◆ **Directions for this task**
Your reply should contain only the line with "Наши вакансии (64, 1737)" and the lines after it through the end of the data, each written out exactly.

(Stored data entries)

┏━━

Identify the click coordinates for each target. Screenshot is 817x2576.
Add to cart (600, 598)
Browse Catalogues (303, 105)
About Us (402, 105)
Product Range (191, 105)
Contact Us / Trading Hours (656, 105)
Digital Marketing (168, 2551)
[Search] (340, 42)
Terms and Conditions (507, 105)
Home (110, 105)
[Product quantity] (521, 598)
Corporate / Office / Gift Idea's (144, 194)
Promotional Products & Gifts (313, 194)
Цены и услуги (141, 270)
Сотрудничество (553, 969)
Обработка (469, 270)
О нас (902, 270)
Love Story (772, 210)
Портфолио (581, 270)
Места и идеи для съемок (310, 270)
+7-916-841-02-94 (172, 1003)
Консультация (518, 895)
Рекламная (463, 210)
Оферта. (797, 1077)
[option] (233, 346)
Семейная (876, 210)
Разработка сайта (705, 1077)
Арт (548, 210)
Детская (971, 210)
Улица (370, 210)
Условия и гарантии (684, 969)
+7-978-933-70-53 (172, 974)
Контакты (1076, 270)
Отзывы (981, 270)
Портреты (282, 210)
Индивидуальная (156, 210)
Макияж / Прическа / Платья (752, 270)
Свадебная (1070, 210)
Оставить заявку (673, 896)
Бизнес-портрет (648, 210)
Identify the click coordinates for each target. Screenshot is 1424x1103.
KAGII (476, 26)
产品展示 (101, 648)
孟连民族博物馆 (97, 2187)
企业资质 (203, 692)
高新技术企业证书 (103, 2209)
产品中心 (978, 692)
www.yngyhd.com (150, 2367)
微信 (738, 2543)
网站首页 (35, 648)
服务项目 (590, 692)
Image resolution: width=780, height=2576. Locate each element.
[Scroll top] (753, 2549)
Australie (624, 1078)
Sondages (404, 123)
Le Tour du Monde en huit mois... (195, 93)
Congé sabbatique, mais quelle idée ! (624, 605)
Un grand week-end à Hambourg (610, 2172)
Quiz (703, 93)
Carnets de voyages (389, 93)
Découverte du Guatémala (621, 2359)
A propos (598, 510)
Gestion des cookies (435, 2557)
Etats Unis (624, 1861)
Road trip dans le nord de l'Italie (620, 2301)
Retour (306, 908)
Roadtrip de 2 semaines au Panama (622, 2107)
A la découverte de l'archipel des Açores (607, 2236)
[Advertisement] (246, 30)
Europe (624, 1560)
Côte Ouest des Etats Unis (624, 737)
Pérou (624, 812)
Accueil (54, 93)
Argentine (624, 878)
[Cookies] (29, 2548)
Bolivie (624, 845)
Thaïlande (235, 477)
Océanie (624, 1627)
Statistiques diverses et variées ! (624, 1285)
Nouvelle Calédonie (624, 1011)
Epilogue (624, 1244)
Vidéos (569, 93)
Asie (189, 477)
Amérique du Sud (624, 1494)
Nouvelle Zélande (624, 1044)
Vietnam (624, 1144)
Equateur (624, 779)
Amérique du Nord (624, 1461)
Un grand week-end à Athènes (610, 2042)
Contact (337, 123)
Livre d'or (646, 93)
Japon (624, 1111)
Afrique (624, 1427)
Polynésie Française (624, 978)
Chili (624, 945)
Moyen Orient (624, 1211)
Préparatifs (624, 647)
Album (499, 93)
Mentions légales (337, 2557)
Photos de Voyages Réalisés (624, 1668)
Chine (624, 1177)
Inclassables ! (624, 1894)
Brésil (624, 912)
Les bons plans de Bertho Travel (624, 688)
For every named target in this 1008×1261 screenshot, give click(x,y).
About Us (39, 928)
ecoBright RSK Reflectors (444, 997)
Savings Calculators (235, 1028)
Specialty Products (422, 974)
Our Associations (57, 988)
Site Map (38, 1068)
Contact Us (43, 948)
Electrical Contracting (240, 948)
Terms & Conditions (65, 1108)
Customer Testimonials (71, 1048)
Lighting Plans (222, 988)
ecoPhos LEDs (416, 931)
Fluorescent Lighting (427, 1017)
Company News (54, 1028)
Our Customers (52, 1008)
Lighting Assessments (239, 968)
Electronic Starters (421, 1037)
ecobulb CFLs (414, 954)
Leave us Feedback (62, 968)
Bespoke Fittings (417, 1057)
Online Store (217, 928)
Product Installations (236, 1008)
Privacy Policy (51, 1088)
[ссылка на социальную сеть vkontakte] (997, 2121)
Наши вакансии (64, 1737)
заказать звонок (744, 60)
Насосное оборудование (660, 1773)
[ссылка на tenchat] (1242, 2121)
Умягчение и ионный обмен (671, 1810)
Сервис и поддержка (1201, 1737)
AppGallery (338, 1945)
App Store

┗━━

◆ **Completed task**
Наши вакансии (64, 1737)
заказать звонок (744, 60)
Насосное оборудование (660, 1773)
[ссылка на tenchat] (1242, 2121)
Умягчение и ионный обмен (671, 1810)
Сервис и поддержка (1201, 1737)
AppGallery (338, 1945)
App Store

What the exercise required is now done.